Division of Mathematical Sciences, School of Physical and Mathematical Sciences, Nanyang Technological University, Singapore, Singapore.
Chern Institute of Mathematics and LPMC, Nankai University, Tianjin, China.
Methods Mol Biol. 2023;2627:211-229. doi: 10.1007/978-1-0716-2974-1_12.

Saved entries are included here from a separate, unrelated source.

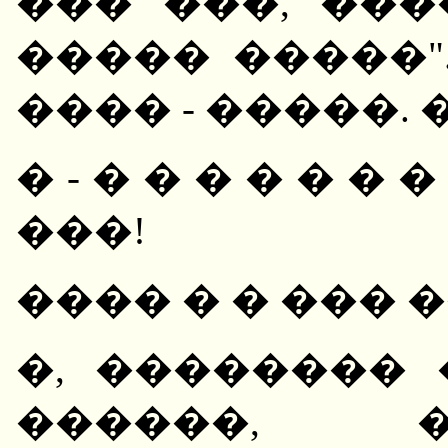
��� ���, ��
����� �����".
���� - �����. �
� - � � � � � � 
���!
���� � � ��� 
�, ��������
������, 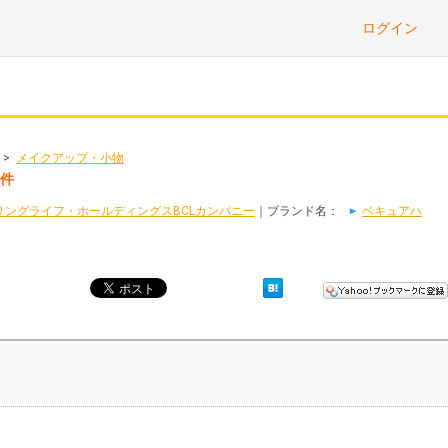
ログイン
>
メイクアップ・小物
1件
リングライフ・ホールディングスBCLカンパニー
｜ブランド名：
ベキュアハ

Molecular representations are of great importance for machine learning models in RNA data analysis. Essentially, efficient molecular descriptors or fingerprints that characterize the intrinsic structural and interactional information of RNAs can significantly boost the performance of all learning modeling. In this paper, we introduce two persistent models, including persistent homology and persistent spectral, for RNA structure and interaction representations and their applications in RNA data analysis. Different from traditional geometric and graph representations, persistent homology is built on simplicial complex, which is a generalization of graph models to higher-dimensional situations. Hypergraph is a further generalization of simplicial complexes and hypergraph-based embedded persistent homology has been proposed recently. Moreover, persistent spectral models, which combine filtration process with spectral models, including spectral graph, spectral simplicial complex, and spectral hypergraph, are proposed for molecular representation. The persistent attributes for RNAs can be obtained from these two persistent models and further combined with machine learning models for RNA structure, flexibility, dynamics, and function analysis.
分子表示对于 RNA 数据分析中的机器学习模型非常重要。本质上,能够刻画 RNA 内在结构和相互作用信息的有效分子描述符或指纹,可以显著提升所有学习建模的性能。在本文中,我们介绍了两种用于 RNA 结构和相互作用表示的持久模型,包括持久同调与持久谱,并讨论了它们在 RNA 数据分析中的应用。与传统的几何和图表示方法不同,持久同调建立在单纯复形上,它是图模型在高维情况下的推广。超图是单纯复形的进一步推广,最近已经提出了基于超图的嵌入持久同调。此外,我们还提出了结合过滤过程与谱模型的持久谱模型,包括谱图、谱单纯复形和谱超图,用于分子表示。可以从这两种持久模型中获取 RNA 的持久属性,并进一步与机器学习模型相结合,用于 RNA 结构、灵活性、动力学和功能分析。